L'immatriculation d'Université est souvent associée avec des augmentations de la fréquence et de l'intensité du boire. Cette étude a employé un échantillon national pour examiner l'association entre être un étudiant universitaire et des changements du boire excessif d'adolescence en retard par le jeune âge adulte et si les élèves demeurant avec leurs parents pendant l'année scolaire ont affecté l'association.

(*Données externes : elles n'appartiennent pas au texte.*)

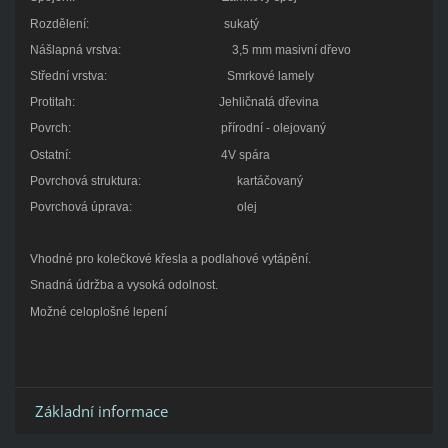
Rozdělení: sukatý
Nášlapná vrstva: 3,5 mm masivní dřevo
Střední vrstva: Smrkové lamely
Protitah: Jehličnatá dřevina
Povrch: přírodní - olejovaný
Ostatní: 4V spára
Povrchová struktura: kartáčovaný
Povrchová úprava: olej
Vhodné pro kolečkové křesla a podlahové vytápění.
Snadná údržba a vysoká odolnost.
Možné celoplošné lepení
Základní informace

Les Chercheurs ont analysé des données de l'Étude Épidémiologique Nationale sur l'Alcool et Ont Rapporté des Conditions pour 8.645 jeunes adultes d'école de non-haut âgés 18 à 30 ans. Le boire Excessif au cours de l'année a été défini pour les hommes en tant que boissons ≥10 normales selon l'occasion et pour des femmes en tant que ≥8) norme boit selon l'occasion. Dépassant les recommandations potables d'hebdomadaire a été défini comme >14 boit par semaine pour les hommes et >7 boit par semaine pour des femmes. Les Élèves qui ont demeuré à partir de leurs parents et élèves qui ont vécu avec leurs parents pendant l'année scolaire étaient comparés aux non-élèves.

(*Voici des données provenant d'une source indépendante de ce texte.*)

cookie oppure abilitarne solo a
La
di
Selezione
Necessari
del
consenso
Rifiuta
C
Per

Les Résultats ont prouvé qu'être un élève n'est pas un facteur de risque universel pour le boire excessif en travers des âges de 18 à 30 ans. Tandis Qu'être un élève était associé avec le boire excessif, cela valait seulement à certains âges et pour certains groupes d'étudiants : par exemple, pendant les âges traditionnels d'université du début des années 1920 et pour vivre de ces élèves non domestique. Les auteurs spéculent que ce ne peut pas forcément être un mode d'élève qui est lié à la plus grande chance du boire excessif pendant le début des années 1920, mais plutôt une absence des exigences associées avec des engagements tels que l'emploi à plein temps, l'assemblage, et la condition parentale.